Limits to Dihydrogen Incorporation into Electron Sinks Alternative to Methanogenesis in Ruminal Fermentation

Research is being conducted with the objective of decreasing methane (CH(4)) production in the rumen, as methane emissions from ruminants are environmentally damaging and a loss of digestible energy to ruminants. Inhibiting ruminal methanogenesis generally results in accumulation of dihydrogen (H(2)), which is energetically inefficient and can inhibit fermentation. It would be nutritionally beneficial to incorporate accumulated H(2) into propionate or butyrate production, or reductive acetogenesis. The objective of this analysis was to examine three possible physicochemical limitations to the incorporation of accumulated H(2) into propionate and butyrate production, and reductive acetogenesis, in methanogenesis-inhibited ruminal batch and continuous cultures: (i) Thermodynamics; (ii) Enzyme kinetics; (iii) Substrate kinetics.
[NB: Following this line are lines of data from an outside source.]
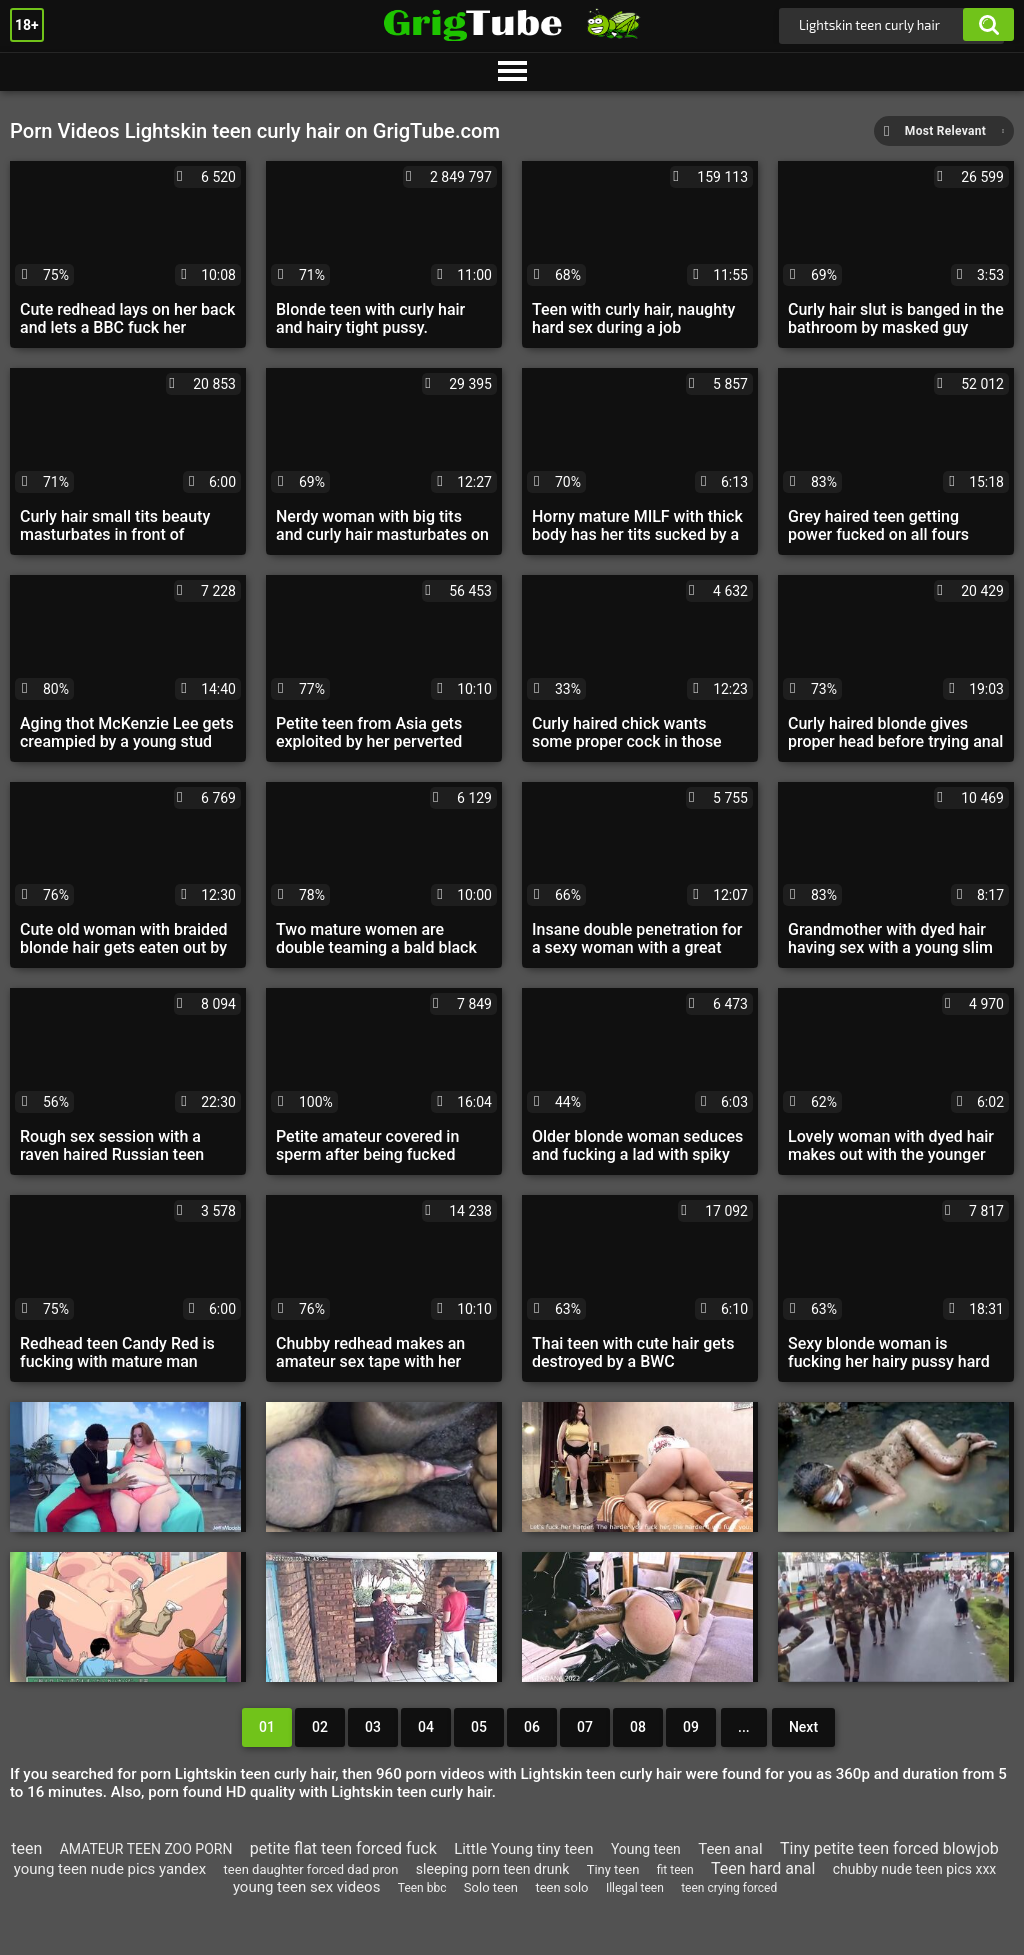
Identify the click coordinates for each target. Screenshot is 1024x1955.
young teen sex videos (307, 1887)
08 (638, 1727)
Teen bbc (422, 1888)
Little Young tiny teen (523, 1849)
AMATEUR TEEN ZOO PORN (146, 1849)
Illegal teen (635, 1888)
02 (320, 1727)
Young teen (646, 1849)
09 (691, 1727)
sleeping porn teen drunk (492, 1869)
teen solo (561, 1887)
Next (803, 1727)
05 (479, 1727)
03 (373, 1727)
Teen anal (730, 1849)
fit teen (675, 1870)
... (744, 1727)
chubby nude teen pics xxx (915, 1869)
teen (26, 1848)
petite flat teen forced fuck (343, 1848)
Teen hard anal (763, 1868)
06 (532, 1727)
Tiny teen (613, 1869)
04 (426, 1727)
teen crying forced (729, 1888)
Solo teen (491, 1887)
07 (585, 1727)
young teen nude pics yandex (110, 1869)
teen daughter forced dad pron (311, 1869)
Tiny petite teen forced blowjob (889, 1848)
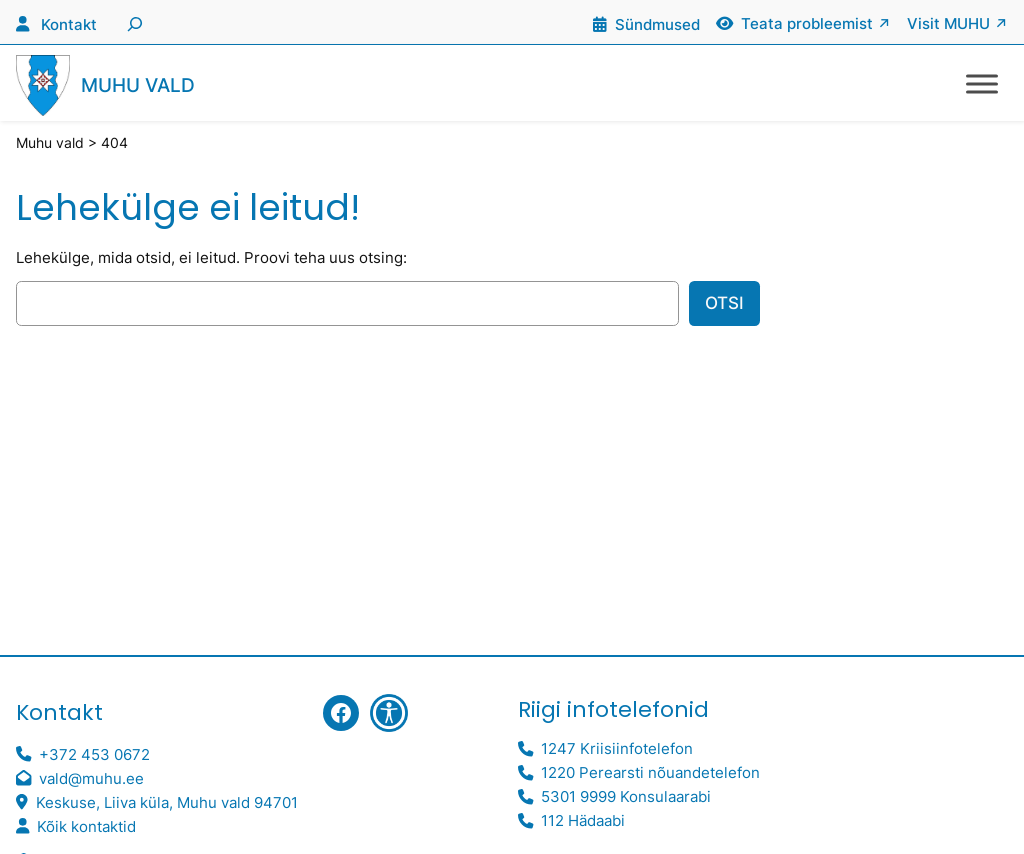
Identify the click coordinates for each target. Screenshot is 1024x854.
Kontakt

Batch (N = 109) and continuous (N = 43) culture databases of experiments with at least 50% inhibition in CH(4) production were used in this meta-analysis. Incorporation of accumulated H(2) into propionate production and reductive acetogenesis seemed to be thermodynamically feasible but quite close to equilibrium, whereas this was less clear for butyrate. With regard to enzyme kinetics, it was speculated that hydrogenases of ruminal microorganisms may have evolved toward high-affinity and low maximal velocity to compete for traces of H(2), rather than for high pressure accumulated H(2). Responses so far obtained to the addition of propionate production intermediates do not allow distinguishing between thermodynamic and substrate kinetics control.